About the year 1880 Mr Henry Cook, a brushmaker by trade, came to the town and was employed as manager of the Tavistock Street works. Some six years later he started up on his own account in a nearby house, helped by his wife, Mrs Mary Anne Cook. Subsequently, because of increasing trade, he erected the first of the Victoria Road workshops.
On his death in 1901 the name of the firm was changed to M A Cook and Sons, the senior partner being his widow, Mary Anne. She was a woman of outstanding business acumen and industry, so that when the locals came to speak of “Ma Cook’s” as they did, they were not merely playing with initials. The other partners were her four sons, Jack, Harold, Harry and Bert.
Root’s and Cook’s then progressed together in this small area of Fenny Stratford. They were among the earliest subscribers to the town’s telephone system, installed about 1905. Cook’s was No 7 and Root’s No 22.
Towards the end of 1926, however, came a further development. Mr Jack Cook separated from M A Cook’s, and with his two sons, Mr Jack Cook junior and Mr Arthur Cook, founded Beacon Brushes Ltd. with premises in Denbigh Road – their present location.
This brought the number of brushmaking firms in Bletchley to its so-far ultimate total of three and that continued to be the position for the next quarter century.
According to the Gazette of February 5, 1949, the directors of Beacon Brushes were then still the same, while Mr Harry Cook, Mr Bert Cook and his son, Mr David Cook, were partners in M A Cook’s, though I believe that Mr David Cook was already the only working director.
Thus, from a small, obscure beginning in Tavistock Street, Bletchley, [be]came(sic) a power in the brushmaking world.
In the early days most brushes were “hand drawn.” The operative, usually a woman, sat with a perforated piece of wood in front of her. In one hand she held the fibre and in the other a piece of looped wire. She thrust the loop through one of the holes, placed the fibre in the loop and then pulled back the wire so that the fibre bent in half and was drawn into the hole, leaving a tuft behind. This process was repeated until all the holes were filled with tufts.
At one time Root’s had 50 employees all engaged on this operation. A veneer of wood, screwed or glued to the back, hid the wiring and completed that part of the job.

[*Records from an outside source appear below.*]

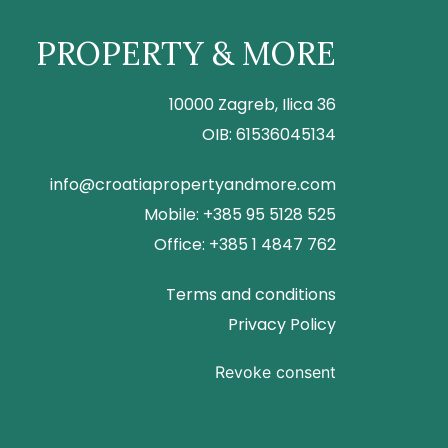
PROPERTY & MORE
10000 Zagreb, Ilica 36
OIB: 61536045134
info@croatiapropertyandmore.com
Mobile: +385 95 5128 525
Office: +385 1 4847 762
Terms and conditions
Privacy Policy
Revoke consent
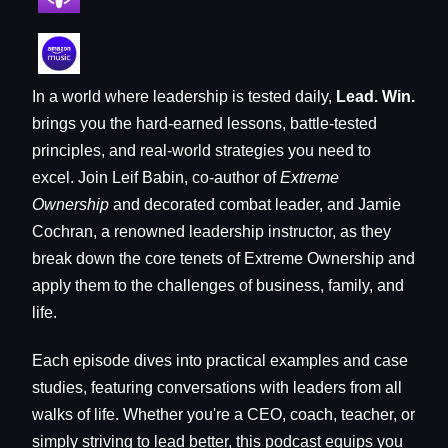
In a world where leadership is tested daily,
Lead. Win.
brings you the hard-earned lessons, battle-tested
principles, and real-world strategies you need to
excel. Join Leif Babin, co-author of
Extreme
Ownership
and decorated combat leader, and Jamie
Cochran, a renowned leadership instructor, as they
break down the core tenets of Extreme Ownership and
apply them to the challenges of business, family, and
life.
Each episode dives into practical examples and case
studies, featuring conversations with leaders from all
walks of life. Whether you're a CEO, coach, teacher, or
simply striving to lead better, this podcast equips you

A skilled hand-drawer could work at a remarkable speed but, as in other industries, the machine gradually took over the manual work in all directions.
M A Cook’s first used machinery on any scale in 1912. For many years, however, what power was needed was supplied by an Ackroyd Stuart heavy oil engine.
Local inventiveness was also present in the person of Mr Jack Cook senior. A mechanics enthusiast, he designed boring machines for his works and was also the first man to plan how to fill a bannister brush by machinery.